Hydrometallurgy is a process for separating metals in an aqueous solution, usually with the aid of chemical reagents, carried out at low temperatures. It is an alternative to the traditional battery recycling method based on pyrometallurgy, in which metals are heated to above 1,000 degrees Celsius (ºC), requiring huge amounts of energy and generating more toxic gases as waste.
The use of hydrometallurgy for lithium-ion battery recycling is a recent development. Research centers around the world are refining the technique, but industrial-scale applications remain scarce. The Brazilian pilot plant will be based at the Institute for Technological Research (IPT) in São Paulo.

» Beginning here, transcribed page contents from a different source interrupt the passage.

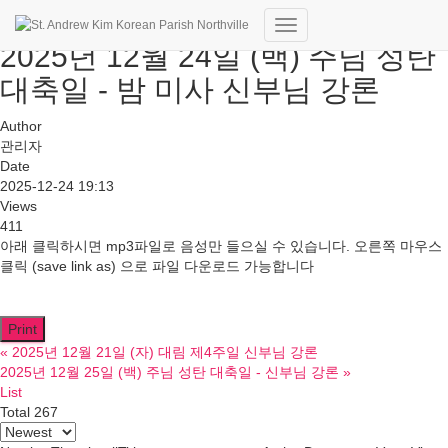
Toggle
2025년 12월 24일 (백) 주님 성탄
Navigation
대축일 - 밤 미사 신부님 강론
Author
관리자
Date
2025-12-24 19:13
Views
411
아래 클릭하시면 mp3파일로 음성만 들으실 수 있습니다. 오른쪽 마우스
클릭 (save link as) 으로 파일 다운로드 가능합니다
Print
«
2025년 12월 21일 (자) 대림 제4주일 신부님 강론
2025년 12월 25일 (백) 주님 성탄 대축일 - 신부님 강론
»
List
Total 267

“What makes the technology that will be tested so important is the fact that hydrometallurgy is flexible. In one single process, it can be used to recover several chemical substances that make up the different types of lithium-ion batteries available on the market [see infographic],” says mechanical engineer André Ferrarese, director of research and disruptive development at Tupy. The first studies carried out at USP were funded by FAPESP. Tupy’s project has received funding from the Brazilian Funding Authority for Studies and Projects (FINEP) and the Brazilian Agency for Industrial Research and Innovation (EMBRAPII). Known hydrometallurgical solutions are not universal, since each type of battery has a distinct chemical composition and thus requires its own specific process.
The recycling method begins with disassembly of the battery pack, composed of a set of small battery cells containing an anode (negative pole) and cathode (positive pole) that generate the electrical current. Because these cells degrade at different rates, those still in good condition can be reused in new packs and sold as “second-life” batteries.
Fully degraded cells are subjected to grinding and mechanical or magnetic separation to remove plastics, electronics, and metals such as steel, aluminum, graphite, and copper from their casing. These materials are then sent to their respective existing recycling processes.
In a 2024 article in the scientific journal Industrial & Engineering Chemistry Research, the LAREX team behind the project described an integrated physical processing route for disassembling the three commercial forms of lithium-ion batteries: cylinders, prisms, and pouches.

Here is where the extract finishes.